Preventive Measures Nutrition
Many older PONS benefit from a high fiber, reduced calorie diet. As mentioned above, obesity is often the result of reduced exercise and overfeeding; and is a risk factor for diabetes and heart disease. Older PONS often have different nutritional requirements, and it’s a good idea to check with your vet about switching to a high quality, age appropriate diet. Many senior PONS benefit from a small amount of plain yogurt added to their diet to help keep the healthy flora in the intestinal tract in balance. A high quality fish oil is also a great addition to the diet and helps to keep your senior PON's skin and coat healthy.
Exercise for Senior PONS
Exercise is another aspect of preventive geriatric care for your PON. You should definitely keep your PON active as he grows older. If he is cooped up and inactive for most of the day, his body will deteriorate much more quickly. Jogging with your arthritic PON may not be appropriate, but swimming and other low-impact activities are vital for PONS with joint pain and arthritis. Keeping your PON active both mentally and physically helps your PON stay in top condition.

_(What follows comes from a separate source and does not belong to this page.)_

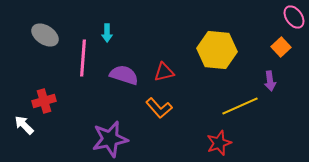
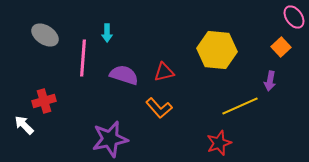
purple arrow: rotated 18 degrees clockwise
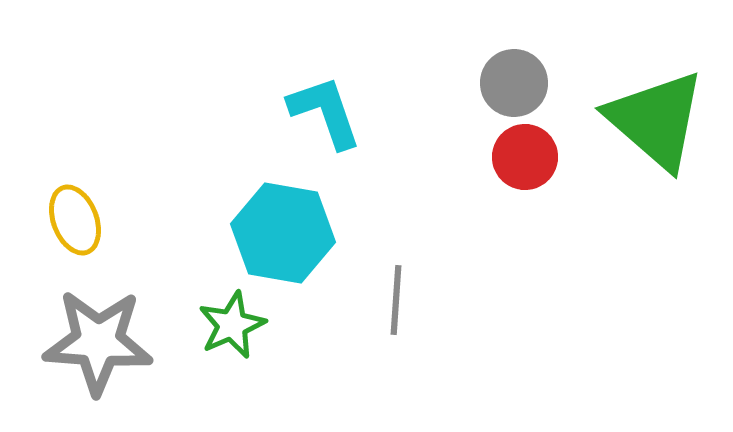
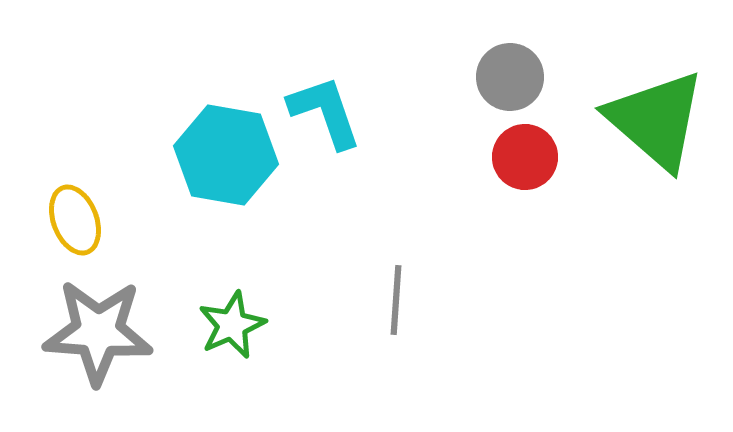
gray circle: moved 4 px left, 6 px up
cyan hexagon: moved 57 px left, 78 px up
gray star: moved 10 px up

As a general guide for senior healthcare and also for younger PONS, remember to work with your vet on routine blood-work and urinalysis to create a useful vision of your PON's over all health and to uncover hidden problems before symptoms become noticed. Vaccinations should be minimal (titer tests are useful in determining if most of them are even necessary). Flea and tick preventives should be used only when needed. Heartworm prevention is always necessary.
Consult your vet immediately if you notice any unusual behavior such as excess drinking, more frequent elimination, weight change, lameness, lethargy or anything else that doesn’t seem normal. Take charge of your senior PON's nutritional needs by feeding a high quality diet and maintaining your PON's appropriate weight. Remember exercise and most of all, offer lots of love to make sure your senior still feels like a vital member of your family.